§ **DATA FOR ANALYSIS**
⟨

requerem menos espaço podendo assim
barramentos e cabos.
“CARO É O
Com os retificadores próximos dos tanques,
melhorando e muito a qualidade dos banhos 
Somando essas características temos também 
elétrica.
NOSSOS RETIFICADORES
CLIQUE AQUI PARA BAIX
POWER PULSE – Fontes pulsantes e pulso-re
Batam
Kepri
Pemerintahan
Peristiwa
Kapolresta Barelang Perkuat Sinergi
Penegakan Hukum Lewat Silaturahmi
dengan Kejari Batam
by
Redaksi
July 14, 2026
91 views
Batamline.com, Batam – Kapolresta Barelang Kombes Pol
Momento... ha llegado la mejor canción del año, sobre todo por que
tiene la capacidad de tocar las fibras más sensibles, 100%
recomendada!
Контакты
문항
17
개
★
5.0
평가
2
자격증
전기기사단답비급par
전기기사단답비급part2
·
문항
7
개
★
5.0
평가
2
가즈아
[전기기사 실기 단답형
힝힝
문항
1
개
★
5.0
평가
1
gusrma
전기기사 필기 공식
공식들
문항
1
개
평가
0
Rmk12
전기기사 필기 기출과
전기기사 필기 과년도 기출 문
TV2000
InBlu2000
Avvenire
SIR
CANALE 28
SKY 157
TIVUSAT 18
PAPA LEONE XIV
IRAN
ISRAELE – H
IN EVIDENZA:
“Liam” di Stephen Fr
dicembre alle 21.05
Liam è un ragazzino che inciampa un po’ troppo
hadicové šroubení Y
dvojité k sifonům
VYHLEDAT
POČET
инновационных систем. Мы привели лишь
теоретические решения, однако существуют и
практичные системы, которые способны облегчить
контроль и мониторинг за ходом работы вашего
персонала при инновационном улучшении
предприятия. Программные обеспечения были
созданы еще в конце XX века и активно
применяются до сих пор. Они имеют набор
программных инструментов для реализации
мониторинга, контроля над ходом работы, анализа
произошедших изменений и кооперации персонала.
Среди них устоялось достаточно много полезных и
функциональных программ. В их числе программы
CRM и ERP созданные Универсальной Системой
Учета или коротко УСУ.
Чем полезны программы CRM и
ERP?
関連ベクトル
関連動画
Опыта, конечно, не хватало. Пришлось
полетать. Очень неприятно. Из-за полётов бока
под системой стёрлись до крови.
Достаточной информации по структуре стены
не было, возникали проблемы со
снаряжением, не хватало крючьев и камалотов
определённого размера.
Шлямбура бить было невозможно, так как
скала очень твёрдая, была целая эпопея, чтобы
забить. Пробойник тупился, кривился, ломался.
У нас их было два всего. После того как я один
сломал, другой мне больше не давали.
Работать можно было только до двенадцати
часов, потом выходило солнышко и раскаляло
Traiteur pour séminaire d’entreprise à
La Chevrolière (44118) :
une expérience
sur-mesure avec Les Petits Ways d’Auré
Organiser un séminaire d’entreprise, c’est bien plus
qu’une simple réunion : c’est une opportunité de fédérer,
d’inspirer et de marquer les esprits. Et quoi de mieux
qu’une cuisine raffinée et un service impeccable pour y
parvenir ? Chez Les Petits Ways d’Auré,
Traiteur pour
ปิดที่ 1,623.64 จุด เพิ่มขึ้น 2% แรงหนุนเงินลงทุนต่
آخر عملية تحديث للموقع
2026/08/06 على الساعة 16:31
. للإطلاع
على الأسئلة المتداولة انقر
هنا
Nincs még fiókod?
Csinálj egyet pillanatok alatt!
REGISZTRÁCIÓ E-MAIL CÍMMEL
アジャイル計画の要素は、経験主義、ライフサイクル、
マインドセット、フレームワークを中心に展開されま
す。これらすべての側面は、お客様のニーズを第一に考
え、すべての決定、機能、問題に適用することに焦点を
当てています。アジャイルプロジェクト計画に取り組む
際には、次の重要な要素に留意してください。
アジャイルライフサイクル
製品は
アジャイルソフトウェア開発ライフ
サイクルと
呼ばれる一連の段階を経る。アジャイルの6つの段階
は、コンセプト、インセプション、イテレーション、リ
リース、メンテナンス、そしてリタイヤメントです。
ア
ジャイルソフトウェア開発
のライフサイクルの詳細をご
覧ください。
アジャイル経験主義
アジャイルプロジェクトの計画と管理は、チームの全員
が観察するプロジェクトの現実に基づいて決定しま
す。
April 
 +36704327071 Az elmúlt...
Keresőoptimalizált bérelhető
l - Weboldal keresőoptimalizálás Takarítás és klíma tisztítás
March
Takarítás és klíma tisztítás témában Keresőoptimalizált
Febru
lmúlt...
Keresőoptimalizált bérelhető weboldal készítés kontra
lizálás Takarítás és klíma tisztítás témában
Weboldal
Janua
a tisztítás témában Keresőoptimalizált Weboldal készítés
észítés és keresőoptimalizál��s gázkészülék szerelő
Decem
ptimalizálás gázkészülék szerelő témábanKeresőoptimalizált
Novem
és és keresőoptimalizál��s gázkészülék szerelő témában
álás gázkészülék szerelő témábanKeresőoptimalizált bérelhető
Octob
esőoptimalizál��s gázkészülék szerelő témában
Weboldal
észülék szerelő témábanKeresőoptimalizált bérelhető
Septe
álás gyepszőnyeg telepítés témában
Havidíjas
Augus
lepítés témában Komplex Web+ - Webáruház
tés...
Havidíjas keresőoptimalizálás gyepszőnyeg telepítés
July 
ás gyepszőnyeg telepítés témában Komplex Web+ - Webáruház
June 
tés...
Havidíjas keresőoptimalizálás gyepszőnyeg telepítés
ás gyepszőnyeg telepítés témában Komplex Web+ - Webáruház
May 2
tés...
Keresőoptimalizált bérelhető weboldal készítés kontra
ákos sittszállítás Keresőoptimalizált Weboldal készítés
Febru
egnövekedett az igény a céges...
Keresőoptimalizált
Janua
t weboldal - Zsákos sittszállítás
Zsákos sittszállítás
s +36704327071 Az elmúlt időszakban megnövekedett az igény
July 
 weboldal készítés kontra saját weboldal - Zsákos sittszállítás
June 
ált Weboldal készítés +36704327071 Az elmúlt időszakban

⟩

§ **PROBLEM TO WORK ON**
Using the records given above, list every line that includes the word "bérelhető".

§ **EXERCISE SOLUTION**
Keresőoptimalizált bérelhető
Keresőoptimalizált bérelhető weboldal készítés kontra
álás gázkészülék szerelő témábanKeresőoptimalizált bérelhető
észülék szerelő témábanKeresőoptimalizált bérelhető
Keresőoptimalizált bérelhető weboldal készítés kontra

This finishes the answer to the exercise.